First, some necessary imports:
[1]:
# fix python path if working locally
from utils import fix_pythonpath_if_working_locally
fix_pythonpath_if_working_locally()
%matplotlib inline
[2]:
%load_ext autoreload
%autoreload 2
%matplotlib inline
[3]:
import numpy as np
import matplotlib.pyplot as plt
import pandas as pd
from darts import TimeSeries
from darts.ad.utils import (
eval_metric_from_binary_prediction,
eval_metric_from_scores,
show_anomalies_from_scores,
)
from darts.ad import (
ForecastingAnomalyModel,
KMeansScorer,
NormScorer,
WassersteinScorer,
)
from darts.dataprocessing.transformers import Scaler
from darts.datasets import TaxiNewYorkDataset
from darts.metrics import mae, rmse
from darts.models import RegressionModel
/Users/dennisbader/miniconda3/envs/darts310_test/lib/python3.10/site-packages/statsforecast/utils.py:237: FutureWarning: 'M' is deprecated and will be removed in a future version, please use 'ME' instead.
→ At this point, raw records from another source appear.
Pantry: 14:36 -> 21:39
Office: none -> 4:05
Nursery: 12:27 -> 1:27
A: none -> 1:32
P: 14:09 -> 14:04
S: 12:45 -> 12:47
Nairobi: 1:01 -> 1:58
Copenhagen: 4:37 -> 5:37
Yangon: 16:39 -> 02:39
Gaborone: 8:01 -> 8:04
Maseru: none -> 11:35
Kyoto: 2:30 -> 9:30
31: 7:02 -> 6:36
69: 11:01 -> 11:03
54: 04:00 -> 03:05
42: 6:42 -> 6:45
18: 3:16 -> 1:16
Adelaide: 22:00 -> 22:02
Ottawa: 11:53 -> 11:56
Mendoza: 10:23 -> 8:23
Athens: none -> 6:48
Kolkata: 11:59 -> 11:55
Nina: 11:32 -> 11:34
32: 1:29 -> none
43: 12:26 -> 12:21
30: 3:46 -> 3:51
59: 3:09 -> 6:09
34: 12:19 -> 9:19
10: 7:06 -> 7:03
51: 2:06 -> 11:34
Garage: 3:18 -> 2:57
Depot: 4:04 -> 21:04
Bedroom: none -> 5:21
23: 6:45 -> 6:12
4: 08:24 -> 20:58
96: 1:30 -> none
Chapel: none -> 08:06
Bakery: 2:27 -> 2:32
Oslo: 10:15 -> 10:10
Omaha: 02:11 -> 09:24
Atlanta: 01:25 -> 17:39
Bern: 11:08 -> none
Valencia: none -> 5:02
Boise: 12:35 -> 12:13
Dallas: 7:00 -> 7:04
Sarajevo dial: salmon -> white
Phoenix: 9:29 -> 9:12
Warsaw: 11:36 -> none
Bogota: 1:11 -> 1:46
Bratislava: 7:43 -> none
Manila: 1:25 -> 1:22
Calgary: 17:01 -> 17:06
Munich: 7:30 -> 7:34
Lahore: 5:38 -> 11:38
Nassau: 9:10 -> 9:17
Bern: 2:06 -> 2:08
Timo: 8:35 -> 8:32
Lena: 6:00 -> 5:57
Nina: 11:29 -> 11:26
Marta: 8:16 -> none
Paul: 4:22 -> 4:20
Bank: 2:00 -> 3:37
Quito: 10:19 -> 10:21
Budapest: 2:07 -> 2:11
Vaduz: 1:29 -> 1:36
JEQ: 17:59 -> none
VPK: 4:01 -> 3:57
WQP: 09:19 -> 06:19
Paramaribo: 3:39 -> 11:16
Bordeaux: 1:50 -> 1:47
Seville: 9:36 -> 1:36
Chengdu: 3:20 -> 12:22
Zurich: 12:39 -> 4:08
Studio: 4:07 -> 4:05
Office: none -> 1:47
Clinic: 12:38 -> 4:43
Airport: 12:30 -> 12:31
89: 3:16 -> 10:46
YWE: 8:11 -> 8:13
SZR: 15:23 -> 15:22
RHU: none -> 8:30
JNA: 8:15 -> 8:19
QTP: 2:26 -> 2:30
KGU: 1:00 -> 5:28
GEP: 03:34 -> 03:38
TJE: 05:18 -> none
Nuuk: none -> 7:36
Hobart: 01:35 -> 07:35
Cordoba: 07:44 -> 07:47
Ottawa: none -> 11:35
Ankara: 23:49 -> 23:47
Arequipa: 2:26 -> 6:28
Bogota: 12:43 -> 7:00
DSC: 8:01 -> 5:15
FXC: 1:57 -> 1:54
"ds": pd.date_range(start="1949-01-01", periods=len(AirPassengers), freq="M"),
Anomaly Model: Taxi passengers in NY¶
Load and visualize the data¶
Information on the data: - Univariate Time Series (represents the number of taxi passengers in New York) - During a period of 8 months (2014-07 to 2015-01) - Frequency of 30 minutes
In this example, anomalies are subjective. It can be defined as periods where the demand for taxis is abnormal (different than what should be expected). Based on this definition, the following five dates can be considered anomalies:
NYC Marathon - 2014-11-02
Thanksgiving - 2014-11-27
Christmas - 2014-12-24/25
New Years - 2015-01-01
Snow Blizzard - 2015-01-26/27
[4]:
# load the data
series_taxi = TaxiNewYorkDataset().load()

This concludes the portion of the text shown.